Task statement:
Leave every picture out and give back the lines below from the first through the line that holds "Verify Credentials and Insurance", exactly as written.

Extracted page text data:
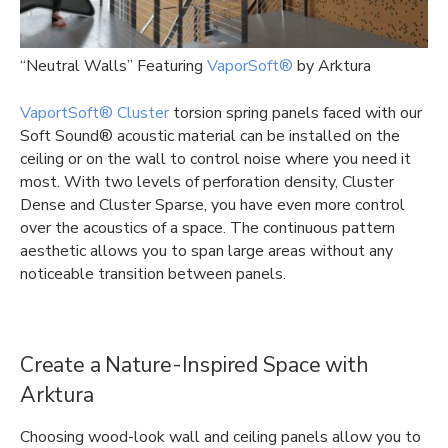
“Neutral Walls” Featuring
VaporSoft®
by Arktura
VaportSoft® Cluster
torsion spring panels faced with our
Soft Sound® acoustic material can be installed on the
ceiling or on the wall to control noise where you need it
most. With two levels of perforation density, Cluster
Dense and Cluster Sparse, you have even more control
over the acoustics of a space. The continuous pattern
aesthetic allows you to span large areas without any
noticeable transition between panels.
Create a Nature-Inspired Space with
Arktura
Choosing wood-look wall and ceiling panels allow you to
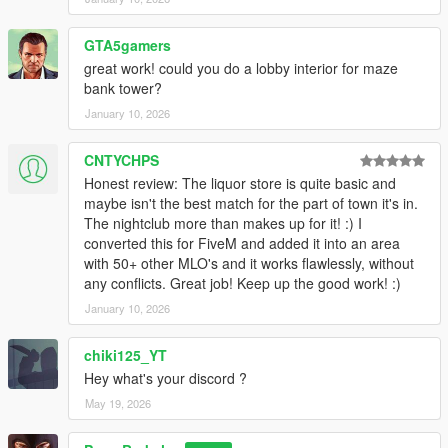
GTA5gamers
great work! could you do a lobby interior for maze
bank tower?
January 10, 2026
CNTYCHPS
Honest review: The liquor store is quite basic and
maybe isn't the best match for the part of town it's in.
The nightclub more than makes up for it! :) I
converted this for FiveM and added it into an area
with 50+ other MLO's and it works flawlessly, without
any conflicts. Great job! Keep up the good work! :)
January 10, 2026
chiki125_YT
Hey what's your discord ?
May 19, 2026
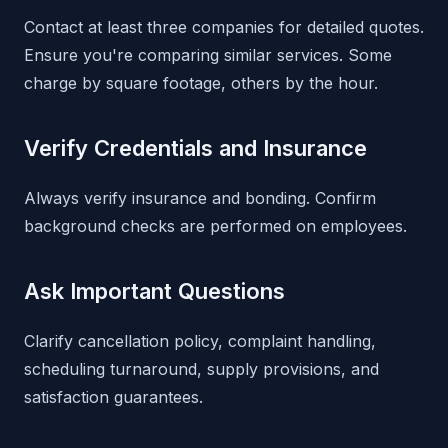
Contact at least three companies for detailed quotes.
Ensure you're comparing similar services. Some
charge by square footage, others by the hour.
Verify Credentials and Insurance
Always verify insurance and bonding. Confirm
background checks are performed on employees.
Ask Important Questions
Clarify cancellation policy, complaint handling,
scheduling turnaround, supply provisions, and
satisfaction guarantees.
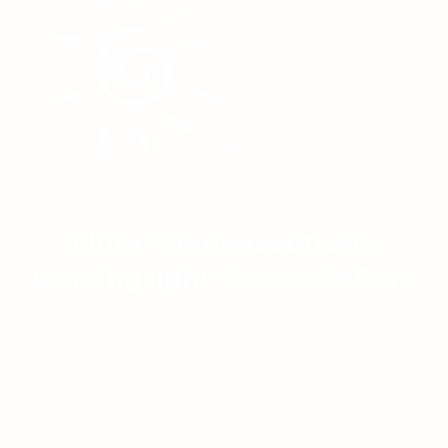
Linta Pharmaceuticals
Leading light for HealthCare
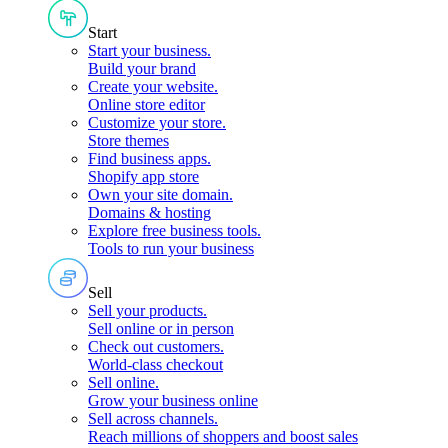
Start
Start your business
.
Build your brand
Create your website
.
Online store editor
Customize your store
.
Store themes
Find business apps
.
Shopify app store
Own your site domain
.
Domains & hosting
Explore free business tools
.
Tools to run your business
Sell
Sell your products
.
Sell online or in person
Check out customers
.
World-class checkout
Sell online
.
Grow your business online
Sell across channels
.
Reach millions of shoppers and boost sales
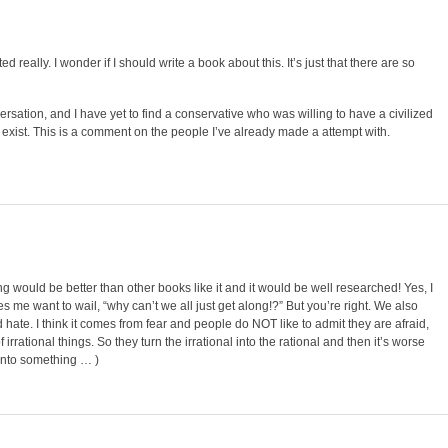
ted really. I wonder if I should write a book about this. It’s just that there are so
ersation, and I have yet to find a conservative who was willing to have a civilized
t exist. This is a comment on the people I’ve already made a attempt with.
ting would be better than other books like it and it would be well researched! Yes, I
akes me want to wail, “why can’t we all just get along!?” But you’re right. We also
d hate. I think it comes from fear and people do NOT like to admit they are afraid,
f irrational things. So they turn the irrational into the rational and then it’s worse
m onto something … )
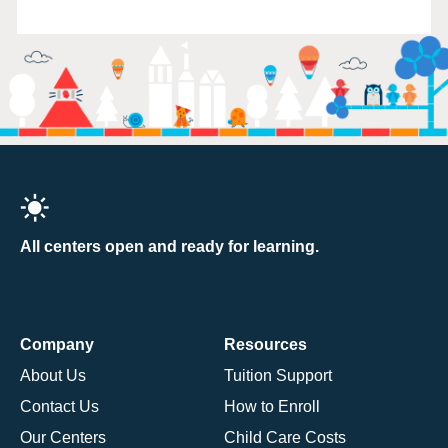
All centers open and ready for learning.
Company
Resources
About Us
Tuition Support
Contact Us
How to Enroll
Our Centers
Child Care Costs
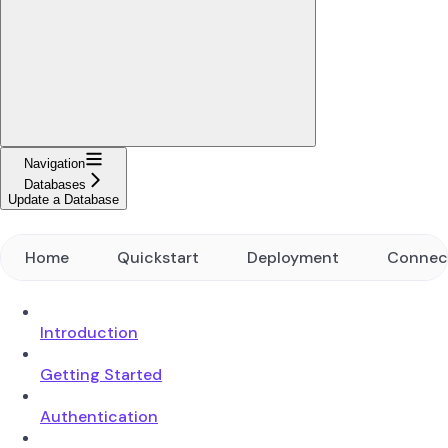
Navigation
Databases
Update a Database
Home
Quickstart
Deployment
Connec
Introduction
Getting Started
Authentication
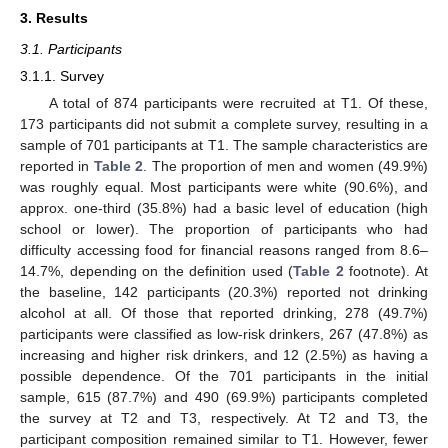
3. Results
3.1. Participants
3.1.1. Survey
A total of 874 participants were recruited at T1. Of these,
173 participants did not submit a complete survey, resulting in a
sample of 701 participants at T1. The sample characteristics are
reported in
Table 2
. The proportion of men and women (49.9%)
was roughly equal. Most participants were white (90.6%), and
approx. one-third (35.8%) had a basic level of education (high
school or lower). The proportion of participants who had
difficulty accessing food for financial reasons ranged from 8.6–
14.7%, depending on the definition used (
Table 2
footnote). At
the baseline, 142 participants (20.3%) reported not drinking
alcohol at all. Of those that reported drinking, 278 (49.7%)
participants were classified as low-risk drinkers, 267 (47.8%) as
increasing and higher risk drinkers, and 12 (2.5%) as having a
possible dependence. Of the 701 participants in the initial
sample, 615 (87.7%) and 490 (69.9%) participants completed
the survey at T2 and T3, respectively. At T2 and T3, the
participant composition remained similar to T1. However, fewer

Answer for this exercise:
“Neutral Walls” Featuring
VaporSoft®
by Arktura
VaportSoft® Cluster
torsion spring panels faced with our
Soft Sound® acoustic material can be installed on the
ceiling or on the wall to control noise where you need it
most. With two levels of perforation density, Cluster
Dense and Cluster Sparse, you have even more control
over the acoustics of a space. The continuous pattern
aesthetic allows you to span large areas without any
noticeable transition between panels.
Create a Nature-Inspired Space with
Arktura
Choosing wood-look wall and ceiling panels allow you to
GTA5gamers
great work! could you do a lobby interior for maze
bank tower?
January 10, 2026
CNTYCHPS
Honest review: The liquor store is quite basic and
maybe isn't the best match for the part of town it's in.
The nightclub more than makes up for it! :) I
converted this for FiveM and added it into an area
with 50+ other MLO's and it works flawlessly, without
any conflicts. Great job! Keep up the good work! :)
January 10, 2026
chiki125_YT
Hey what's your discord ?
May 19, 2026
Contact at least three companies for detailed quotes.
Ensure you're comparing similar services. Some
charge by square footage, others by the hour.
Verify Credentials and Insurance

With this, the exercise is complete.